§ **Assignment**:
Return every line from the records below that has the word "Episodio".
========
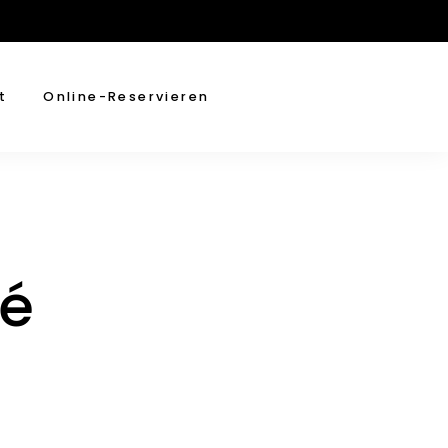
t
Online-Reservieren
sé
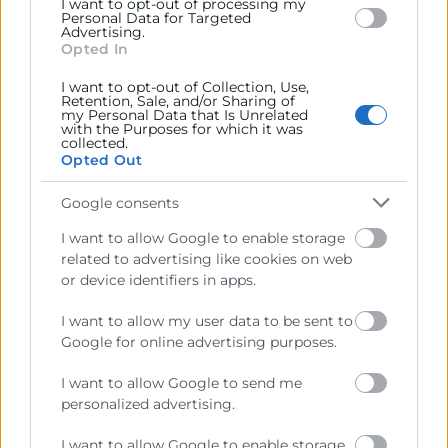
I want to opt-out of processing my
Personal Data for Targeted
Advertising.
PONENTES
Opted In
I want to opt-out of Collection, Use,
Álex Rubio
Retention, Sale, and/or Sharing of
my Personal Data that Is Unrelated
Director y Chief Strategy Officer de
with the Purposes for which it was
collected.
Twelfhundred. Planner especializado en publicidad e
Opted Out
innovación tecnológica.
Emprendedor y fundador de
diversas empresas y eventos, conferenciante,
Google consents
profesor universitario y escritor.
Profesor universitario,
I want to allow Google to enable storage
conferenciante internacional y TEDxSpeaker.
related to advertising like cookies on web
or device identifiers in apps.
I want to allow my user data to be sent to
Google for online advertising purposes.
I want to allow Google to send me
personalized advertising.
I want to allow Google to enable storage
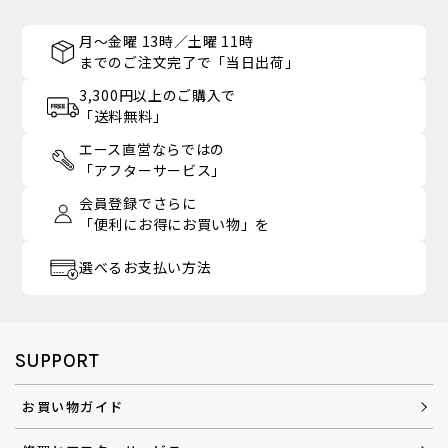
月～金曜 13時／土曜 11時
までのご注文完了で「当日出荷」
3,300円以上のご購入で
「送料無料」
エース直営ならではの
「アフターサービス」
会員登録でさらに
「便利にお得にお買い物」を
選べるお支払い方法
SUPPORT
お買い物ガイド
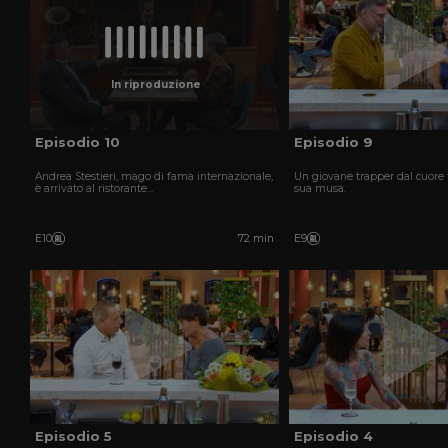
In riproduzione
Episodio 10
Episodio 9
Andrea Stestieri, mago di fama internazionale,
Un giovane trapper dal cuore 
è arrivato al ristorante...
sua musa.
E10
72 min
E9
Episodio 5
Episodio 4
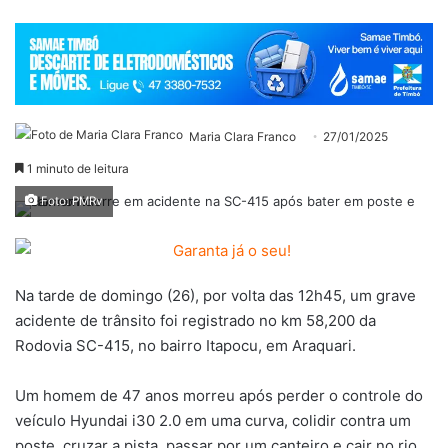
Maria Clara Franco
27/01/2025
1 minuto de leitura
Foto: PMRv
Na tarde de domingo (26), por volta das 12h45, um grave
acidente de trânsito foi registrado no km 58,200 da
Rodovia SC-415, no bairro Itapocu, em Araquari.
Um homem de 47 anos morreu após perder o controle do
veículo Hyundai i30 2.0 em uma curva, colidir contra um
poste, cruzar a pista, passar por um canteiro e cair no rio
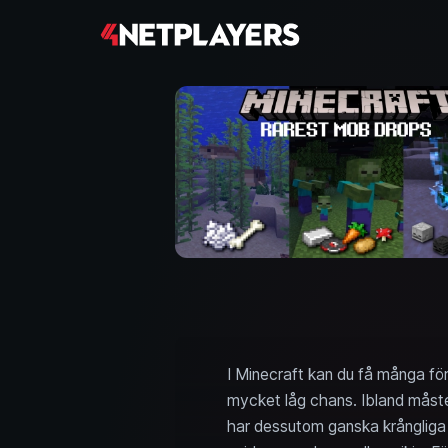
I Minecraft kan du få många för
mycket låg chans. Ibland måste
har dessutom ganska krångliga vi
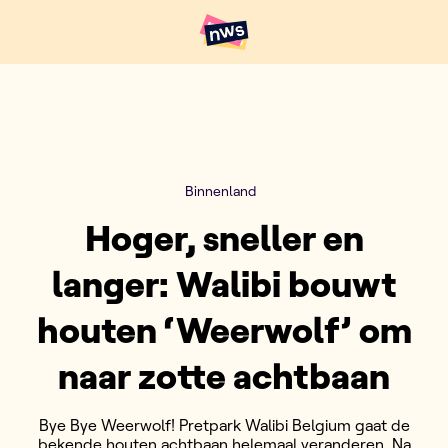
Naar hoofdinhoud
Hoofdpunten VRT NWS
Binnenland
Hoger, sneller en
langer: Walibi bouwt
houten ‘Weerwolf’ om
naar zotte achtbaan
Bye Bye Weerwolf! Pretpark Walibi Belgium gaat de
bekende houten achtbaan helemaal veranderen. Na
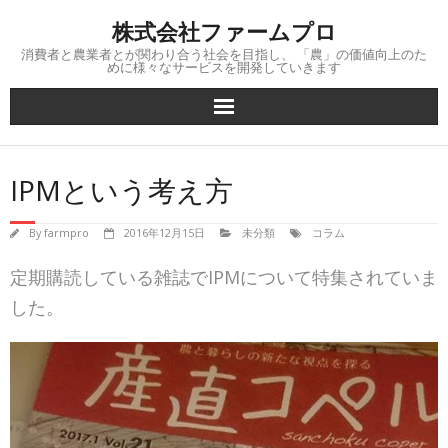
Skip
株式会社ファームプロ
to
content
消費者と農業者とが関わり合う社会を目指し、 「農」の価値向上のた
めに様々なサービスを開発していきます
IPMという考え方
By
farmpro
2016年12月15日
未分類
コラム
定期購読している雑誌でIPMについて特集されていま
した。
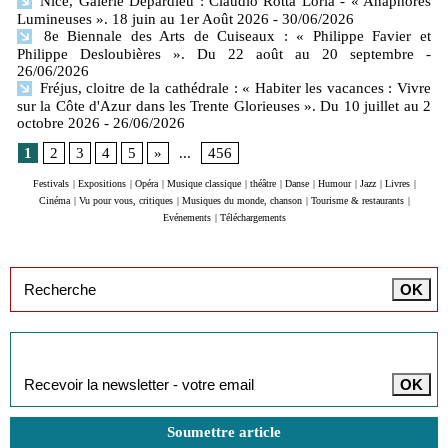
Nice, Galerie Depardieu : Claudio Rotta Loria - « Anaphores
Lumineuses ». 18 juin au 1er Août 2026
- 30/06/2026
8e Biennale des Arts de Cuiseaux : « Philippe Favier et
Philippe Desloubières ». Du 22 août au 20 septembre
-
26/06/2026
Fréjus, cloitre de la cathédrale : « Habiter les vacances : Vivre
sur la Côte d'Azur dans les Trente Glorieuses ». Du 10 juillet au 2
octobre 2026
- 26/06/2026
1
2
3
4
5
»
...
456
Festivals
|
Expositions
|
Opéra
|
Musique classique
|
théâtre
|
Danse
|
Humour
|
Jazz
|
Livres
|
Cinéma
|
Vu pour vous, critiques
|
Musiques du monde, chanson
|
Tourisme & restaurants
|
Evénements
|
Téléchargements
Inscription à la newsletter
Soumettre article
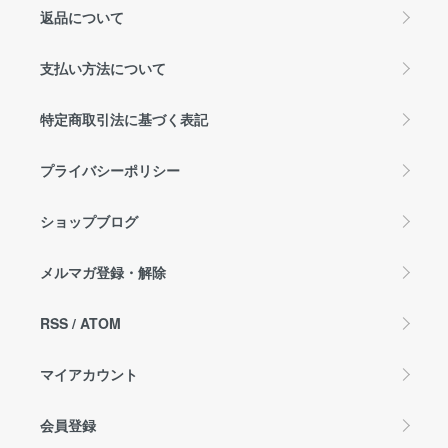
返品について
支払い方法について
特定商取引法に基づく表記
プライバシーポリシー
ショップブログ
メルマガ登録・解除
RSS
/
ATOM
マイアカウント
会員登録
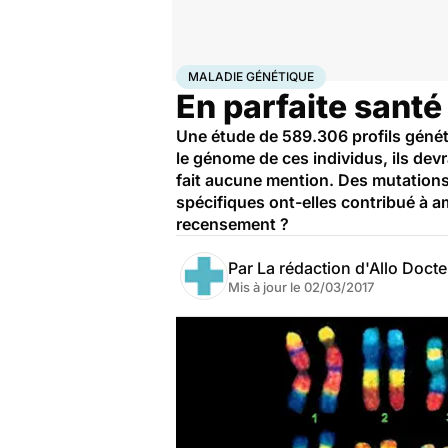
Accueil
Santé
Maladies
Maladie génétique
MALADIE GÉNÉTIQUE
En parfaite santé
Une étude de 589.306 profils généti
le génome de ces individus, ils devr
fait aucune mention. Des mutations
spécifiques ont-elles contribué à a
recensement ?
Par
La rédaction d'Allo Doct
Mis à jour le
02/03/2017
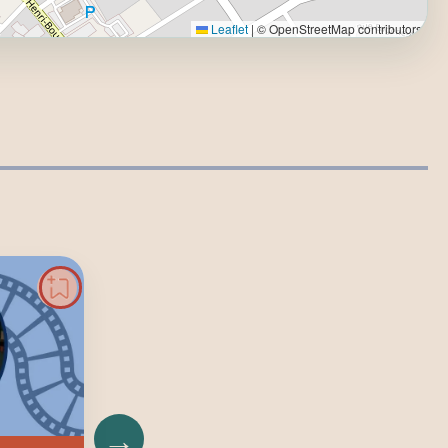
Leaflet
|
© OpenStreetMap contributors
→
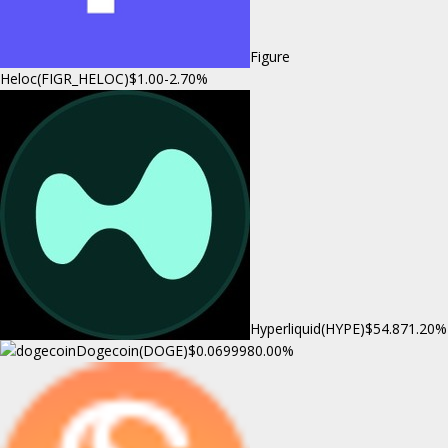
Figure
Heloc(FIGR_HELOC)
$1.00
-2.70%
Hyperliquid(HYPE)
$54.87
1.20%
Dogecoin(DOGE)
$0.069998
0.00%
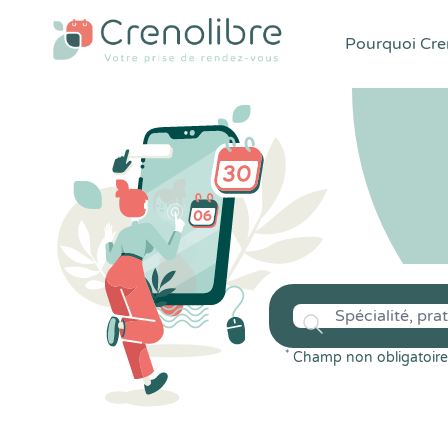
Pourquoi Cren
*
Champ non obligatoire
========
§ **Solution to this task**:
Episodio 10
Episodio 9
Episodio 5
Episodio 4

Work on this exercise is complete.